Kirk Jowers, the former head of the University of Utah’s Hinckley Institute of Politics, said typically, meeting for the second time about a job with a president-elect over dinner “would be a phenomenally good sign” that the decision had been made.

“But with Trump, you just don’t know,” Jowers said. “I think Romney has been a profile in courage to go through this process. I know how much he loves his country and that’s why he’s willing.”

Karpowitz said Trump “seems to thrive on this uncertainty, the drama of the process. In many ways, it does seem like a version of (Trump’s former reality TV show) ‘The Apprentice.’ Who will be sent home?”

Romney needs to decide if he wants to work in that atmosphere, Karpowitz said, especially since having top advisers to the new president in open revolt against him “makes it very dicey.”
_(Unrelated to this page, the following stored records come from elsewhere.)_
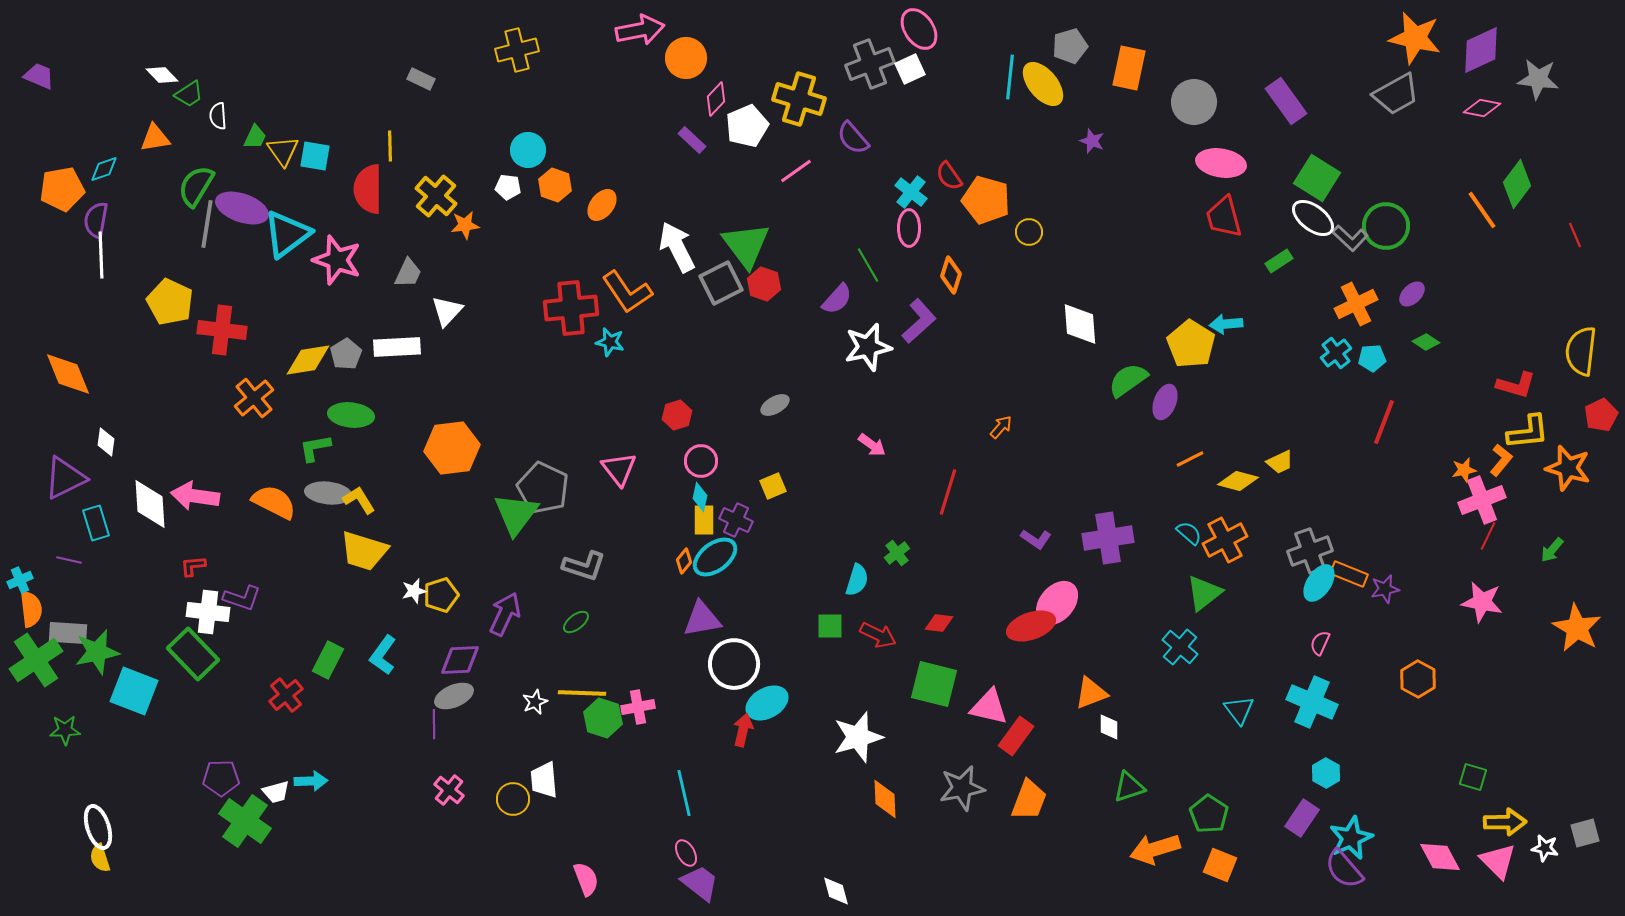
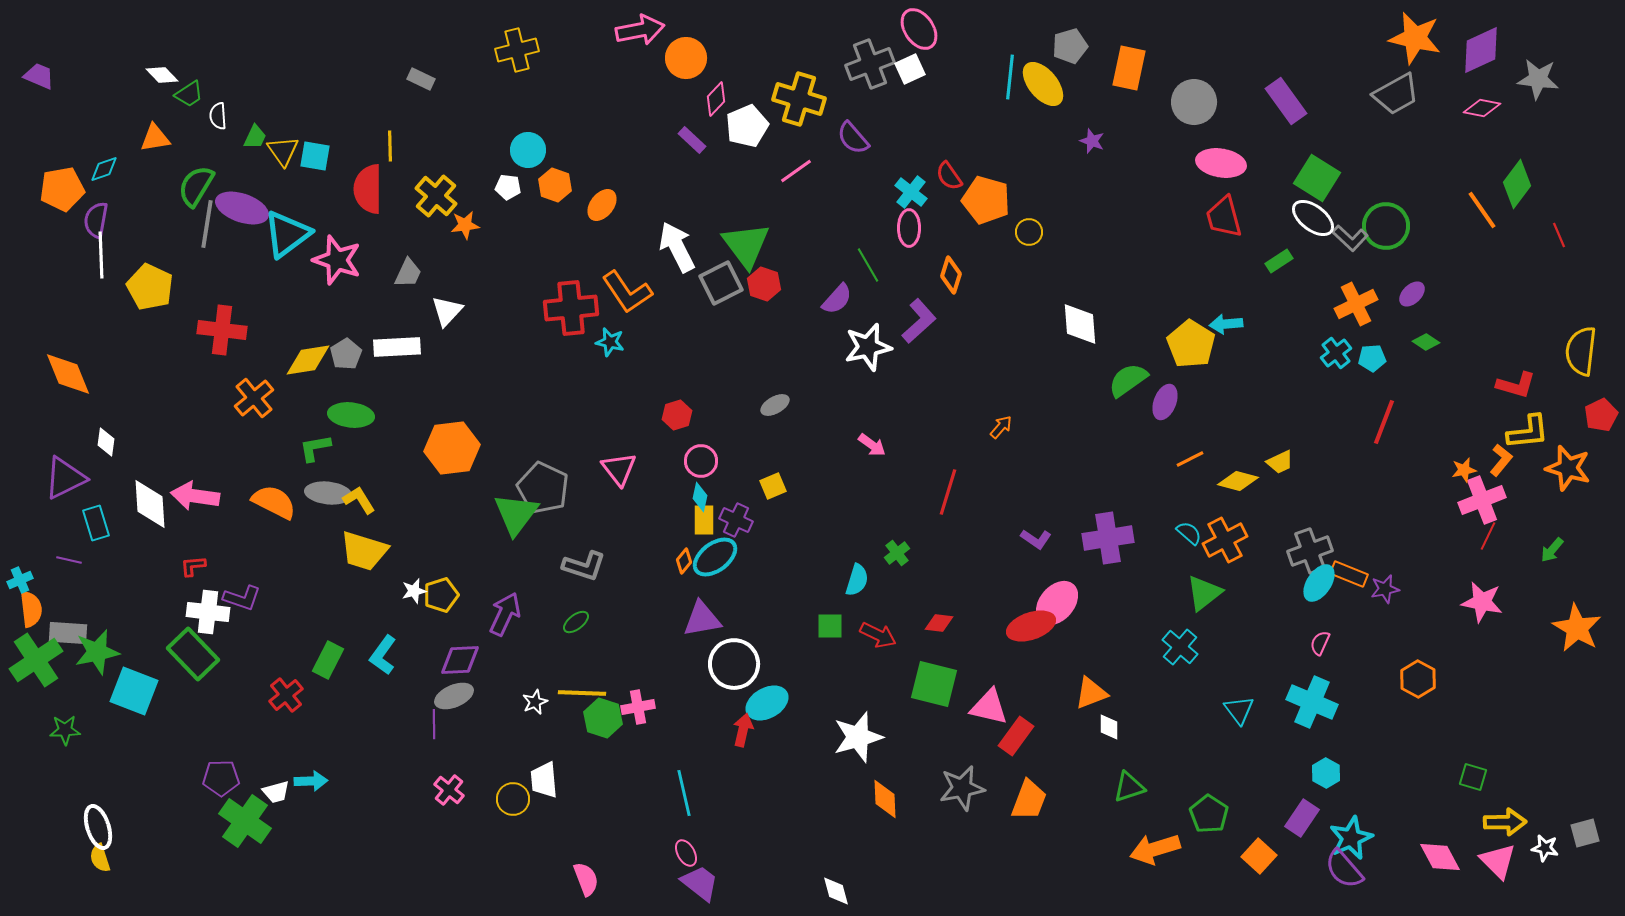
red line at (1575, 235): moved 16 px left
yellow pentagon at (170, 302): moved 20 px left, 15 px up
orange square at (1220, 865): moved 39 px right, 9 px up; rotated 20 degrees clockwise
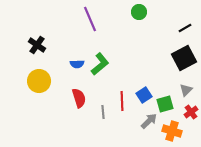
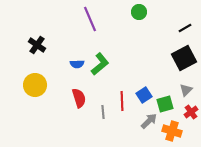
yellow circle: moved 4 px left, 4 px down
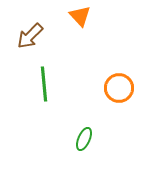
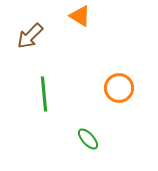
orange triangle: rotated 15 degrees counterclockwise
green line: moved 10 px down
green ellipse: moved 4 px right; rotated 65 degrees counterclockwise
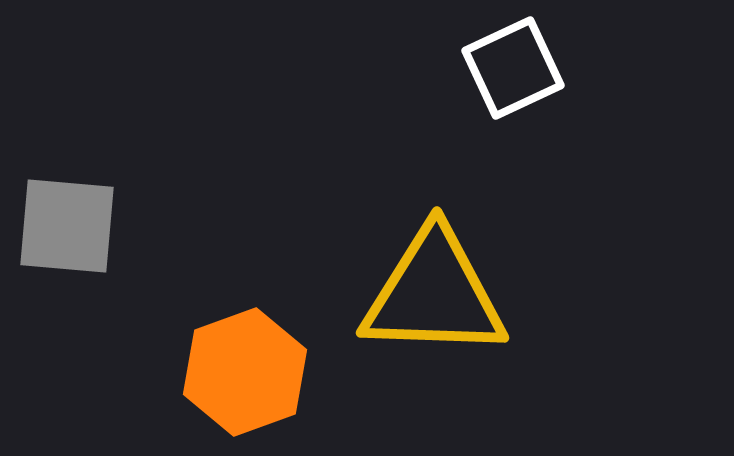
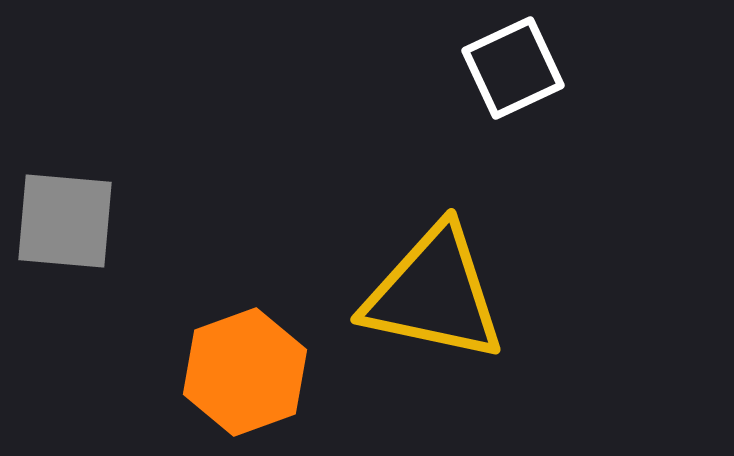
gray square: moved 2 px left, 5 px up
yellow triangle: rotated 10 degrees clockwise
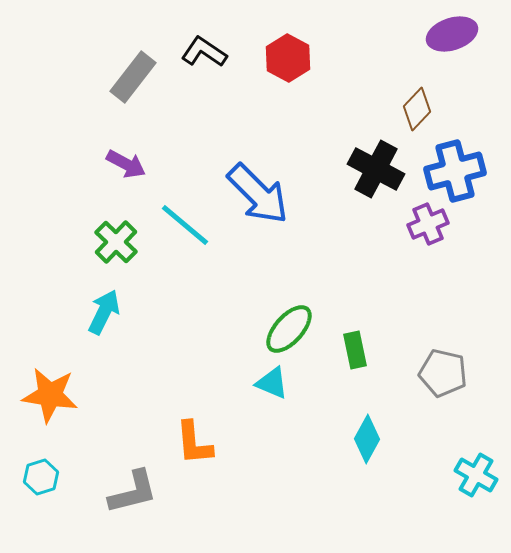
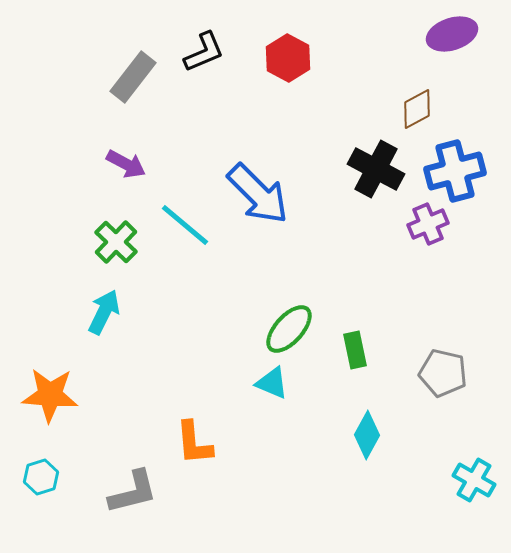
black L-shape: rotated 123 degrees clockwise
brown diamond: rotated 18 degrees clockwise
orange star: rotated 4 degrees counterclockwise
cyan diamond: moved 4 px up
cyan cross: moved 2 px left, 5 px down
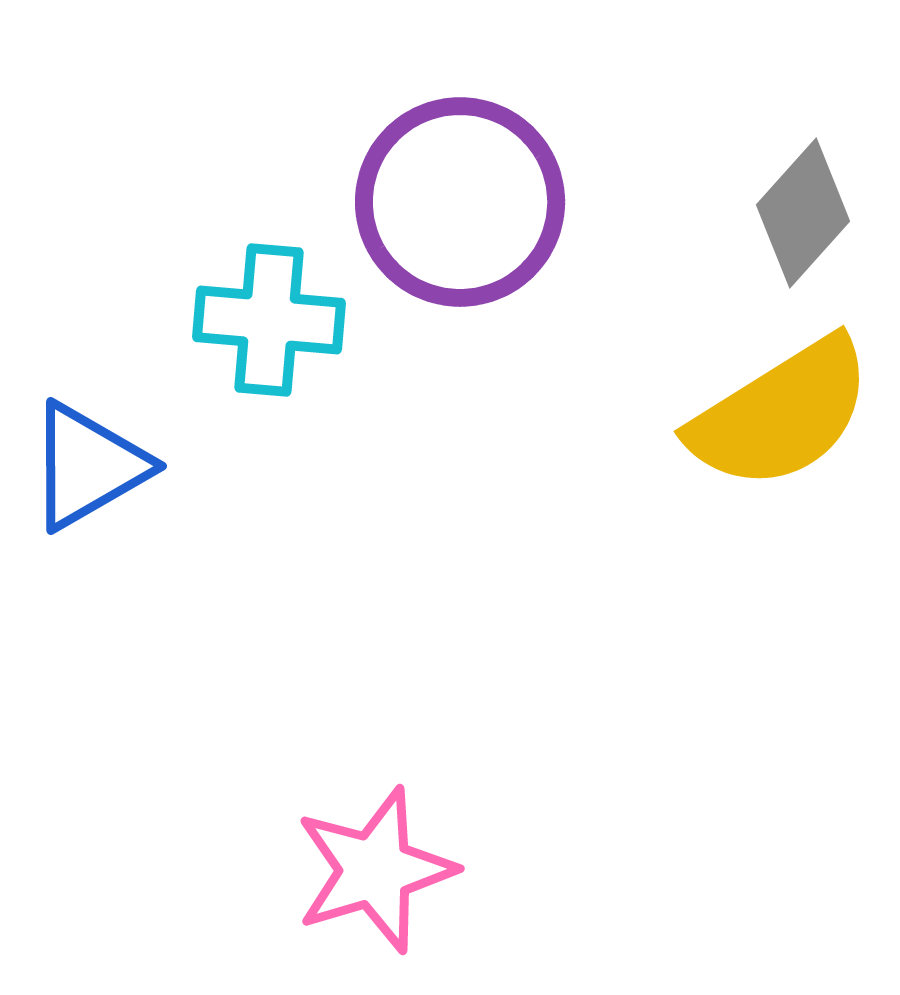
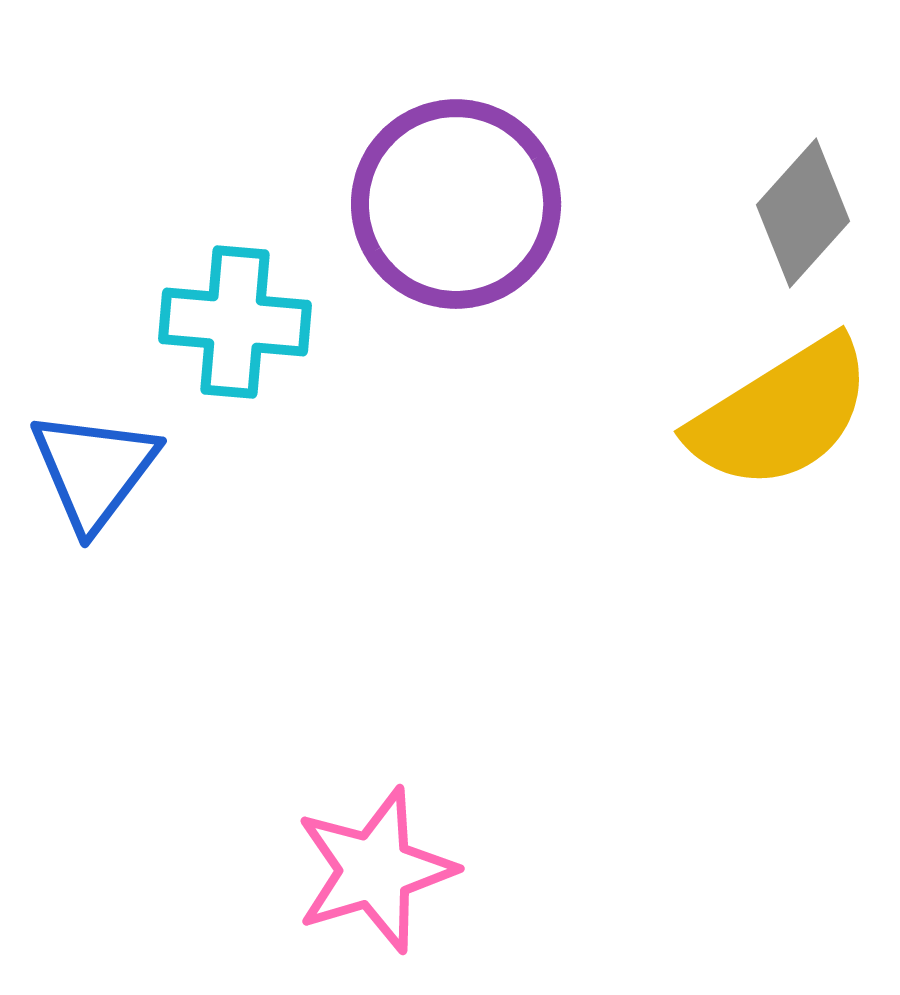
purple circle: moved 4 px left, 2 px down
cyan cross: moved 34 px left, 2 px down
blue triangle: moved 6 px right, 4 px down; rotated 23 degrees counterclockwise
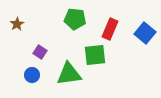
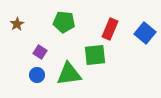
green pentagon: moved 11 px left, 3 px down
blue circle: moved 5 px right
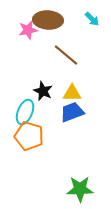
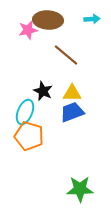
cyan arrow: rotated 49 degrees counterclockwise
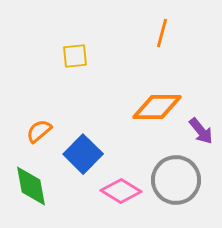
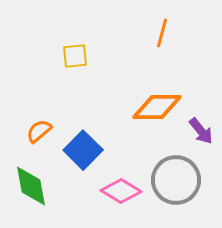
blue square: moved 4 px up
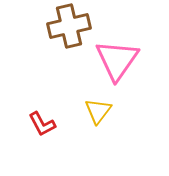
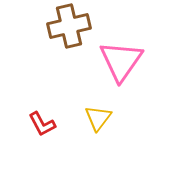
pink triangle: moved 4 px right, 1 px down
yellow triangle: moved 7 px down
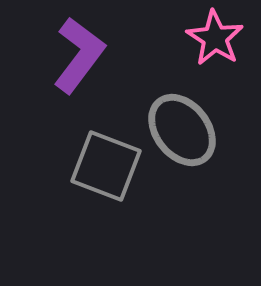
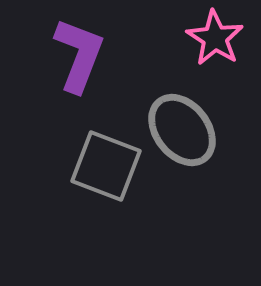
purple L-shape: rotated 16 degrees counterclockwise
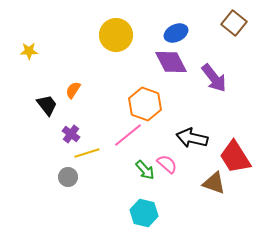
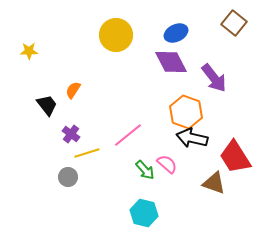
orange hexagon: moved 41 px right, 8 px down
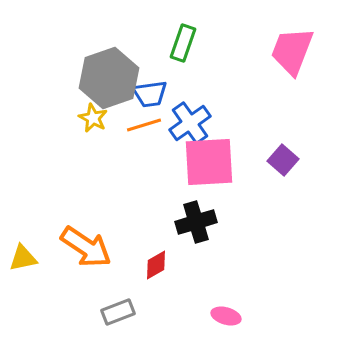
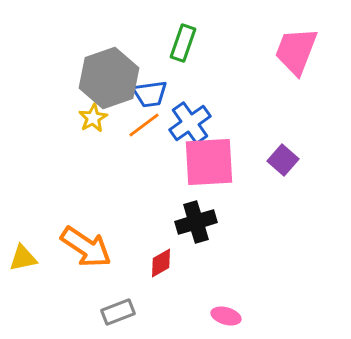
pink trapezoid: moved 4 px right
yellow star: rotated 16 degrees clockwise
orange line: rotated 20 degrees counterclockwise
red diamond: moved 5 px right, 2 px up
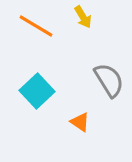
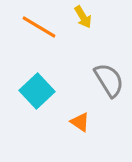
orange line: moved 3 px right, 1 px down
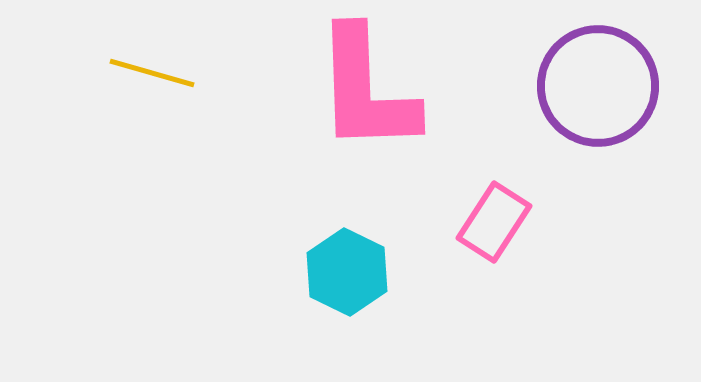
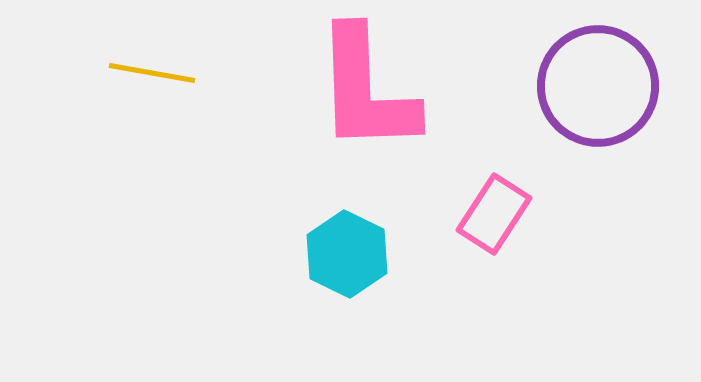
yellow line: rotated 6 degrees counterclockwise
pink rectangle: moved 8 px up
cyan hexagon: moved 18 px up
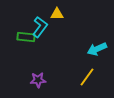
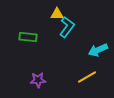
cyan L-shape: moved 27 px right
green rectangle: moved 2 px right
cyan arrow: moved 1 px right, 1 px down
yellow line: rotated 24 degrees clockwise
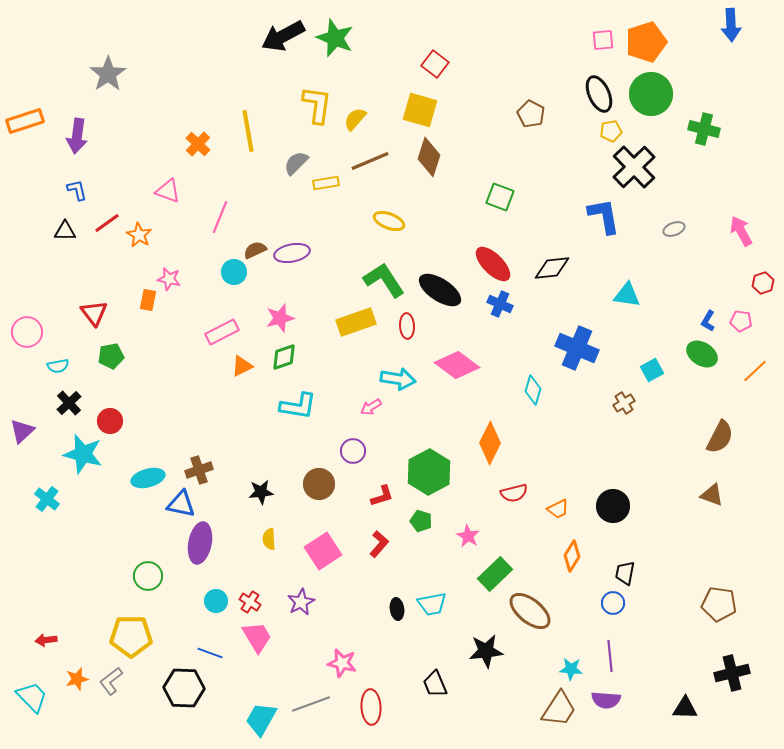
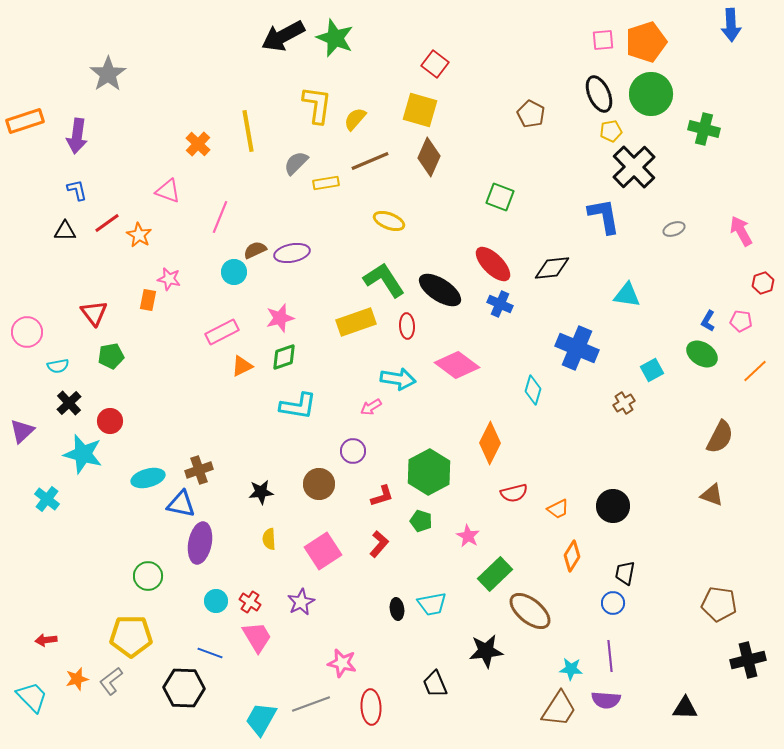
brown diamond at (429, 157): rotated 6 degrees clockwise
black cross at (732, 673): moved 16 px right, 13 px up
He said Trump and Romney are likely talking about how much influence the new administration’s secretary of state will have on foreign policy, since the pair disagreed on many aspects, particularly when it comes to Russia.

At some point, though, all of the public attention on Romney’s interest in the job and the negative reaction to him “just becomes humiliating” if a decision isn’t forthcoming, Karpowitz said.

“I think his reputation is at risk in several ways. One is he’s humiliated by the process. The other is that he gets the job, and has to carry water on behalf of policies he doesn’t really believe in,” he said.

Because Romney stood up so strongly against Trump during the primary, it could hurt him to be viewed as “the face of Donald Trump to the world,” Karpowitz said, especially if he has little say as secretary of state.

Don Peay, who headed Utahns for Trump and is close to the Trump family, told KSL Newsradio’s Doug Wright that the new administration is working hard to get the best people.

As for Romney, Peay said his harsh words are like a bullet in a gun that’s been fired because they cannot be taken back.

“I think we all just learned a lesson here,” Peay said. “Gov. Romney is a great guy, a super talent. But you know, some of his words have stung some people and I think Trump is trying to work through that.”

Still, he said the dinner meeting never would have been scheduled had Trump and Romney not been willing to make that effort.

“Two gentlemen like that don’t waste each others’ time,” Peay said. “Time is infinitely valuable so there’s obviously something going on there. We’ll probably know Wednesday or Thursday.”